Antisemitism in K-12 schools has exploded, with 1,162 antisemitic incidents recorded in 2023 and 860 antisemitic incidents recorded in 2024, according to ADL’s audits on Jew hatred.
Since 2020, antisemitic incidents at K-12 schools have spiked by an alarming 434%.
Given the results, ADL’s Ratings and Assessments Institute (RAI) and Ronald Birnbaum Center to Combat Antisemitism in Education (CCAE) launched a new initiative to examine antisemitism within non-Jewish K to 12 schools.
To kick off the effort, the researchers conducted focus groups and a survey of parents of
Jewish children who attend independent K-12 schools, through ADL’s networks, including 25 regional offices.
The interviews were conducted with parents of private school children in the New York City, Chicago, Los Angeles and San Francisco regions as well as the Washington, DC/Maryland suburbs.

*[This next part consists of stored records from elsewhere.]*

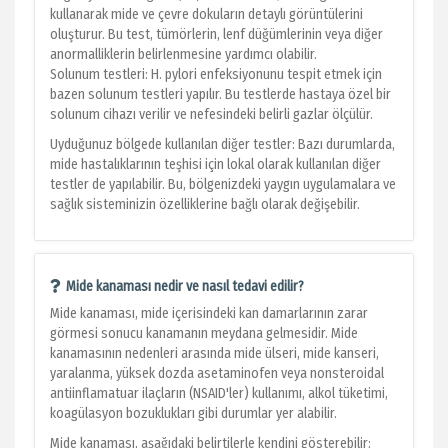
kullanarak mide ve çevre dokuların detaylı görüntülerini
oluşturur. Bu test, tümörlerin, lenf düğümlerinin veya diğer
anormalliklerin belirlenmesine yardımcı olabilir.
Solunum testleri: H. pylori enfeksiyonunu tespit etmek için
bazen solunum testleri yapılır. Bu testlerde hastaya özel bir
solunum cihazı verilir ve nefesindeki belirli gazlar ölçülür.
Uyduğunuz bölgede kullanılan diğer testler: Bazı durumlarda,
mide hastalıklarının teşhisi için lokal olarak kullanılan diğer
testler de yapılabilir. Bu, bölgenizdeki yaygın uygulamalara ve
sağlık sisteminizin özelliklerine bağlı olarak değişebilir.
Mide kanaması nedir ve nasıl tedavi edilir?
Mide kanaması, mide içerisindeki kan damarlarının zarar
görmesi sonucu kanamanın meydana gelmesidir. Mide
kanamasının nedenleri arasında mide ülseri, mide kanseri,
yaralanma, yüksek dozda asetaminofen veya nonsteroidal
antiinflamatuar ilaçların (NSAID'ler) kullanımı, alkol tüketimi,
koagülasyon bozuklukları gibi durumlar yer alabilir.
Mide kanaması, aşağıdaki belirtilerle kendini gösterebilir:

During the focus groups and open-ended surveys, parents voiced widespread concern that non-discrimination and diversity, equity and inclusion programs at their schools “systematically ignore Jewish identity and antisemitism,” the report said.
“This omission not only erases the lived experiences of Jewish students and families but also undermines the core mission of non-discrimination programming and DEI. Far from being a minor oversight, parents see this as a fundamental flaw – one that allows bias to go unchallenged and signals to their children that their identity does not matter,” the ADL said.
A New York-based parent described a situation where the school curriculum itself included the use of an antisemitic symbol:
“On Holocaust Remembrance Day, the seventh-grade history department decided to do a lesson about how the swastika isn’t only a hateful symbol … That was a Holocaust Remembrance lesson,” the parent said.
A California-based parent said, “Some desks were carved with swastikas in a history classroom.”
A New York parent also described writing in the school saying, “Free Palestine from the river to the sea.”
“We’ve had kids called k–e on the playground, numerous kids. We’ve had my daughter and another kid followed around after October 7th with a phone in their face saying, ‘You’re genocidal, your people are genocidal,’” a DC-area parent said.
Parents often described their school’s response to antisemitism as insufficient, and that many incidents go unreported.
The lax administrative response to antisemitism is fostering a “de facto system of Jewish exclusion from independent schools,” the report concluded.